──────── Given data

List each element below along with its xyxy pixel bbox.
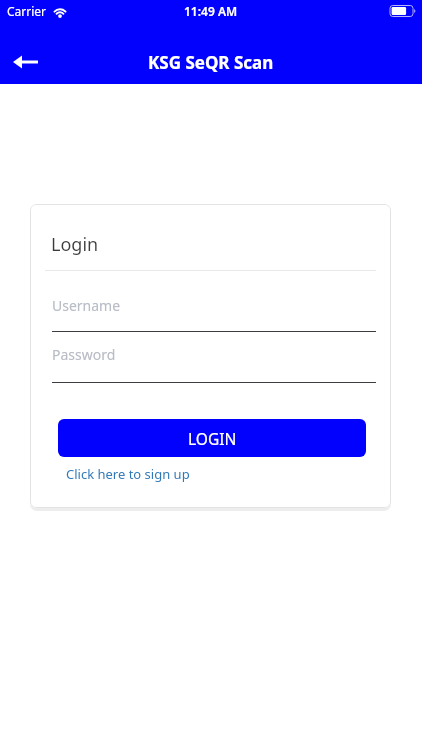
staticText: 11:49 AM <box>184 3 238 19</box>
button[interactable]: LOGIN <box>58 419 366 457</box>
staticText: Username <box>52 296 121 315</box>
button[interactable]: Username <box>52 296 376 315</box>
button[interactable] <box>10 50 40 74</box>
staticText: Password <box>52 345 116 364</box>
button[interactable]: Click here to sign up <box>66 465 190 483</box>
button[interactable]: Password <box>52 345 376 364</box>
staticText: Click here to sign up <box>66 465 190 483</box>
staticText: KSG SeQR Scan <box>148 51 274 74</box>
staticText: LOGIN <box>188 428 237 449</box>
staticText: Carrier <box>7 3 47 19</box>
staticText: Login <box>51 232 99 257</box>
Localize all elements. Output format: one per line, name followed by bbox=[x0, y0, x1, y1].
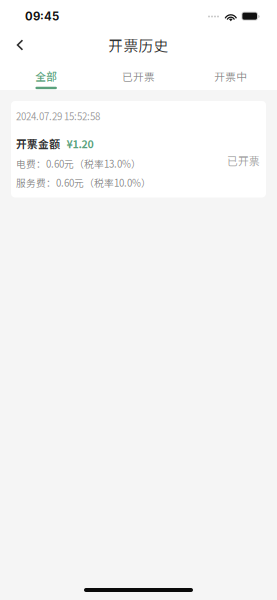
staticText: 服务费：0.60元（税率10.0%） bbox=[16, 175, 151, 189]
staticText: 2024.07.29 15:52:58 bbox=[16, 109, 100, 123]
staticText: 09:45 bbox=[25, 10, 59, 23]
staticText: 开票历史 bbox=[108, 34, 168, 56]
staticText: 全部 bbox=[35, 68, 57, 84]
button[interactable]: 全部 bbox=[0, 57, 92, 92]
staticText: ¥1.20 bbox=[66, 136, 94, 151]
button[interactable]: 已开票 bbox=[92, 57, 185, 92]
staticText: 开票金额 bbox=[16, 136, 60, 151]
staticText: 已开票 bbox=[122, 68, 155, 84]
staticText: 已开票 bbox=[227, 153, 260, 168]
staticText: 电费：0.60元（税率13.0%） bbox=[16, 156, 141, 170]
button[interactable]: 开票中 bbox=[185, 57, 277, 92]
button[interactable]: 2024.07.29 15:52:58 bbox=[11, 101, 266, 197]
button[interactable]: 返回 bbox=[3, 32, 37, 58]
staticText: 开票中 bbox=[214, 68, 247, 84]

────────────────

Begin at the line containing "Localize all elements." and copy every line through the end of the data above exactly, omitting the pictures.

◆ **Result**:
Localize all elements. Output format: one per line, name followed by bbox=[x0, y0, x1, y1].
staticText: 服务费：0.60元（税率10.0%） bbox=[16, 175, 151, 189]
staticText: 2024.07.29 15:52:58 bbox=[16, 109, 100, 123]
staticText: 09:45 bbox=[25, 10, 59, 23]
staticText: 开票历史 bbox=[108, 34, 168, 56]
staticText: 全部 bbox=[35, 68, 57, 84]
button[interactable]: 全部 bbox=[0, 57, 92, 92]
staticText: ¥1.20 bbox=[66, 136, 94, 151]
button[interactable]: 已开票 bbox=[92, 57, 185, 92]
staticText: 开票金额 bbox=[16, 136, 60, 151]
staticText: 已开票 bbox=[122, 68, 155, 84]
staticText: 已开票 bbox=[227, 153, 260, 168]
staticText: 电费：0.60元（税率13.0%） bbox=[16, 156, 141, 170]
button[interactable]: 开票中 bbox=[185, 57, 277, 92]
button[interactable]: 2024.07.29 15:52:58 bbox=[11, 101, 266, 197]
button[interactable]: 返回 bbox=[3, 32, 37, 58]
staticText: 开票中 bbox=[214, 68, 247, 84]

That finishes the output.